I realize some of you think the man is a genius. I realize some of you idolize this entire series as the greatest thing EVAH. I’m sorry, but I don’t agree with you. From the standpoint of his writing, Hideo Kojima is abysmal, and separated from the medium of games, a book written by him would be worthy of mountains of criticism for inconsistency and outlandish absurdity. Put inside a game, his writing burdens what could otherwise be some great ideas. The man desperately needs an editor to step in and cut the fluff he keeps trying to put in his games.
But…I got it for free, and I set the bar real low going into it.

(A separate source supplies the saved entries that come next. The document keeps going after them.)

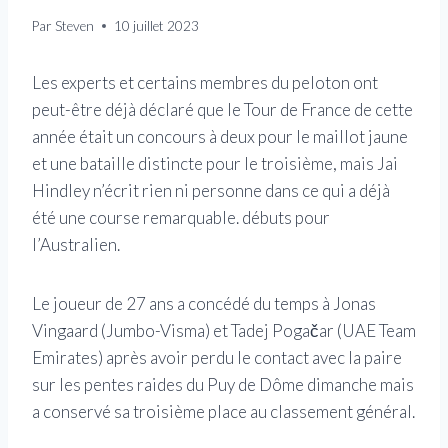
Par
Steven
10 juillet 2023
Les experts et certains membres du peloton ont
peut-être déjà déclaré que le Tour de France de cette
année était un concours à deux pour le maillot jaune
et une bataille distincte pour le troisième, mais Jai
Hindley n’écrit rien ni personne dans ce qui a déjà
été une course remarquable. débuts pour
l’Australien.
Le joueur de 27 ans a concédé du temps à Jonas
Vingaard (Jumbo-Visma) et Tadej Pogačar (UAE Team
Emirates) après avoir perdu le contact avec la paire
sur les pentes raides du Puy de Dôme dimanche mais
a conservé sa troisième place au classement général.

Even after deleting the game, I will say I got several hours of enjoyments out of it, and I can see its appeal. It just isn’t a game for me. In conclusion, I’m pretty sure I’ll be skipping Death Stranding until it’s a free game. At this point, I have no faith in Hideo Kojima, and nothing about the premise laid out in the trailers has given me any reason not to believe it will drag its great ideas down with a lot of unneeded bullshit. You’re free to disagree, but that’s my take on any project overseen by Kojima.